YOUR OBJECTIVE ▸ In this exercise, the entries below include pictures. Repeat exactly the lines from the line with "آخر تقييمات مناديب هنقرستيشن الذين" to the line with "正しくは四角い「ぺたんこケース」です。", including both, but without the pictures.

PROVIDED MATERIAL ▸
******

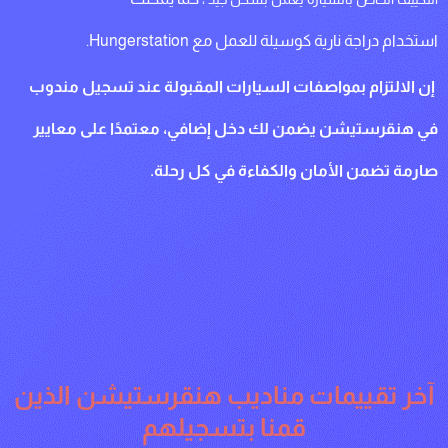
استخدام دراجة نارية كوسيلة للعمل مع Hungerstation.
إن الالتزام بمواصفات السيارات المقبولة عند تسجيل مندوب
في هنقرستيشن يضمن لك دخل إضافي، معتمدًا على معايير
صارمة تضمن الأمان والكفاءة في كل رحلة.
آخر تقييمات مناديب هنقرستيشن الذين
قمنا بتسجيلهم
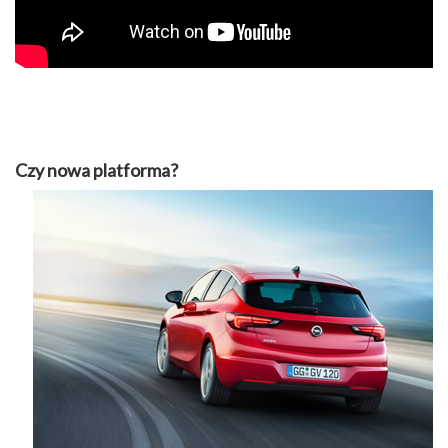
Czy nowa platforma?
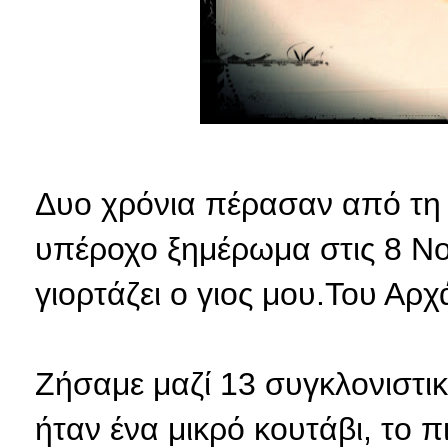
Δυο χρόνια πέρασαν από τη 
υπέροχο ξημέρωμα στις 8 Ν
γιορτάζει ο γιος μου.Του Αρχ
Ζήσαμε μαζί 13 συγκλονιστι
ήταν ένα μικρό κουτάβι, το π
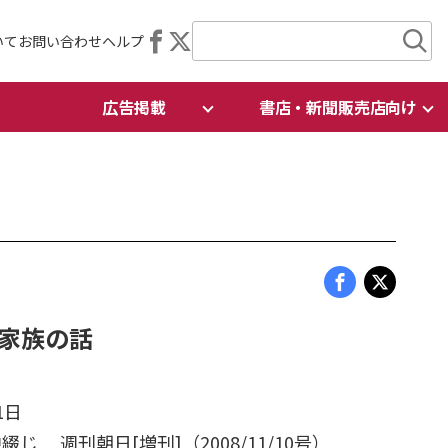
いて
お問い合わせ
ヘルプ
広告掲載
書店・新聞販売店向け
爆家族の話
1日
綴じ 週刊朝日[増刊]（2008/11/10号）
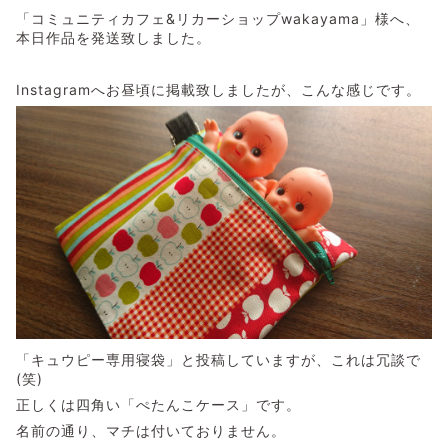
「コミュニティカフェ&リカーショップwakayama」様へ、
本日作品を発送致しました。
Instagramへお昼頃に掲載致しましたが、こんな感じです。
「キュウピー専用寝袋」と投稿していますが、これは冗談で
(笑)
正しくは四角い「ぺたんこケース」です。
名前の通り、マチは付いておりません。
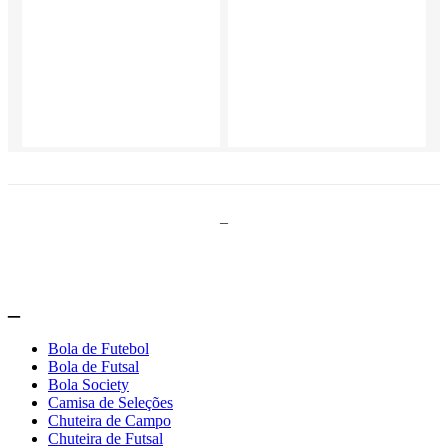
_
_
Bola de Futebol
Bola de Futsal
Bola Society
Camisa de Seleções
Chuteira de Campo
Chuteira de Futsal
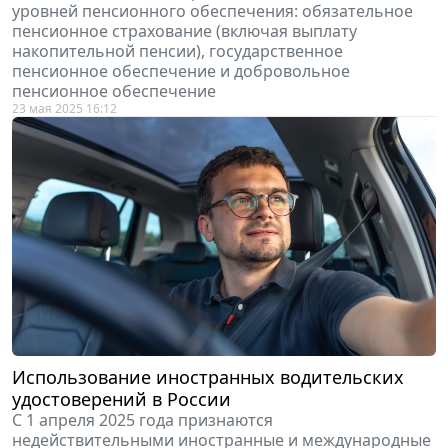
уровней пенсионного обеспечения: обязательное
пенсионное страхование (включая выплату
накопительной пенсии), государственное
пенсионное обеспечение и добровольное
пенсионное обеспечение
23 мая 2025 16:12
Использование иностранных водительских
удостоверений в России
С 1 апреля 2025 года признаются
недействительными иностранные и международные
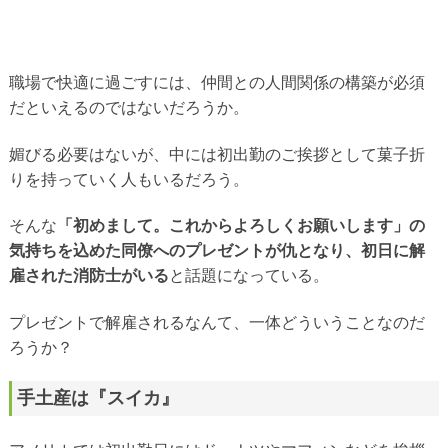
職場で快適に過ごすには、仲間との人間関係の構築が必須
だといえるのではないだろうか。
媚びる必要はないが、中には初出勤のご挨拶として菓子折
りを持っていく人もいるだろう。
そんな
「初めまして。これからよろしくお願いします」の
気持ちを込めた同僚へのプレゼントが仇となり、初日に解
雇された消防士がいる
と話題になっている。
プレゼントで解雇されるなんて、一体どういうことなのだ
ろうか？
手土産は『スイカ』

******

OUTPUT OF THE EXERCISE ▸
آخر تقييمات مناديب هنقرستيشن الذين
قمنا بتسجيلهم
Czy nowa platforma?
Δυο χρόνια πέρασαν από τη 
υπέροχο ξημέρωμα στις 8 Ν
γιορτάζει ο γιος μου.Του Αρχ
Ζήσαμε μαζί 13 συγκλονιστι
ήταν ένα μικρό κουτάβι, το π
いて
お問い合わせ
ヘルプ
広告掲載
書店・新聞販売店向け
爆家族の話
1日
綴じ 週刊朝日[増刊]（2008/11/10号）
「コミュニティカフェ&リカーショップwakayama」様へ、
本日作品を発送致しました。
Instagramへお昼頃に掲載致しましたが、こんな感じです。
「キュウピー専用寝袋」と投稿していますが、これは冗談で
(笑)
正しくは四角い「ぺたんこケース」です。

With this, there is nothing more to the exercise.